La experiencia se produce bajo el paraguas de la poderosa Unión Agrícola Avellaneda, y con activa participación del ingeniero Hugo Bernardis, el secretario de Producción y Desarrollo de Avellaneda. Bianchi y sus cinco vecinos son todos dueños de pequeñas fracciones de campos producto de la colonización iniciada en 1879 con la llegada de un primer grupo de inmigrantes de las regiones italianas del Friuli-Venezia-Giulia y del Trento. En aquel momento el reparto se hizo sobre tierras donadas por el Gobierno Nacional bajo la Ley 817 de Inmigración y Colonización dictada por el presidente Nicolás Avellaneda. Los lotes eran todos iguales y en aquel momento parecían enormes, aunque ahora serían demasiado pequeños para mantener una familia viviendo en el campo.

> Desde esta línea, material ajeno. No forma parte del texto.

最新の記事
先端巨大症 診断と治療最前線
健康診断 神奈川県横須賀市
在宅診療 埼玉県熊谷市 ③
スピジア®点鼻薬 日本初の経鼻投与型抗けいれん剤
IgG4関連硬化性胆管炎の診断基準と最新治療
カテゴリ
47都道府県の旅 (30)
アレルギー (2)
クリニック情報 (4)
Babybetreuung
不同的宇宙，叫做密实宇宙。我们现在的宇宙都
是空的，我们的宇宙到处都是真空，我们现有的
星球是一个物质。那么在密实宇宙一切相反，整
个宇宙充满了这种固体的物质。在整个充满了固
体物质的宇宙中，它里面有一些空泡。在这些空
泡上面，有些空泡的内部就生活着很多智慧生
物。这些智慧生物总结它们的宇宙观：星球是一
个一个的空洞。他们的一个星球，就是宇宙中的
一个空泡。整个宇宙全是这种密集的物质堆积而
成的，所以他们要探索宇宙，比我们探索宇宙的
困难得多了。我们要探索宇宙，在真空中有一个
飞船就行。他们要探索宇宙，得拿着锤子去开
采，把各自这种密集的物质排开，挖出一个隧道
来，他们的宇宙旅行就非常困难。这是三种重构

“Cuando los abuelos vinieron en 1879, ellos habían empezado a hacer algo de riego en aquella zona de Italia, con canales hechos a pala”, rememora Elbio. Él y sus vecinos quisieron replicar parte de aquella experiencia y consiguieron financiamiento para montar un enorme equipo de riesgo al que alimentan desde una represa común, en la que ahora además están pensando hacer cría de peces. La cañería presurizada llega hasta los seis establecimientos.

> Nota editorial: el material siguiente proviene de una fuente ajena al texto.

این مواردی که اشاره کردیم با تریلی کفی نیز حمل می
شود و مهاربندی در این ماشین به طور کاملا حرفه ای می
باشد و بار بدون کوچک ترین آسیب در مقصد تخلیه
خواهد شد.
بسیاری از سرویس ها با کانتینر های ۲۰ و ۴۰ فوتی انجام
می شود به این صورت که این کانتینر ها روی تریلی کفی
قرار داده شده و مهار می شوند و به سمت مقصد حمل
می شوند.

Pero no solo comparten el equipo sino que comparten todo. Cada uno de ellos puso a disposición del proyecto cooperativo una fracción pequeña de su campo hasta completar una nuevo unidad productiva de 143 hectáreas bajo riego. Una vez año, los 6 vecinos se reúnen para diseñar un planteo de rotaciones y definir dónde irá el maíz, dónde la soja, dónde el algodón y dónde el trigo. De los resultados cada uno de ellos participará con la misma proporción del terreno que cedió al proyecto colaborativo.
“Son 143 hectáreas las que están bajo riego. Uno participa con 34 hectáreas, hay otros con 25 hectáreas o con menos. Luego se respeta esa misma proporción”, explica Bianchi.

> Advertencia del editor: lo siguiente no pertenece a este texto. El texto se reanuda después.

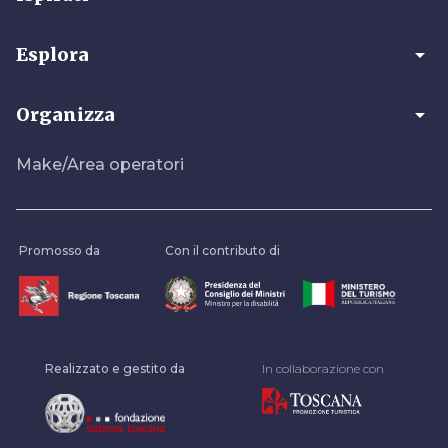
arrow_drop_down
Esplora
arrow_drop_down
Organizza
Make/Area operatori
Promosso da
Con il contributo di
Realizzato e gestito da
In collaborazione con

En el resto de los predios individuales que no se cedieron a la administración común, cada uno de los seis productores de la Vertiente intenta producir con mayor valor agregado: hay uno que cría pollos, otros que produce miel, otro que planta maní, otros insisten con más agricultura.
El grupo de vecinos comparte varias máquinas agrícolas en común y ahora está tratando de emular otro proyecto que aplican los pequeños productores del noroeste de Italia. Se llama Km 0 (Kilómetro cero) y consiste en abrir sus establecimientos para que la gente de las ciudades más cercanas puedan comprar productos agropecuarios durante un pequeño paseo de fin de semana por el entorno rural más inmediato.
Conozca la experiencia “Prodotti a Km 0”
Elbio nos cuenta que “este proyecto también es un desafío para la ciudad de Avellaneda, pero creemos que ayuda al sostenimiento de la gente en el campo. A veces con la producción agrícola y ganadera no alcanza y esta sería es una manera de producir desarrollo”.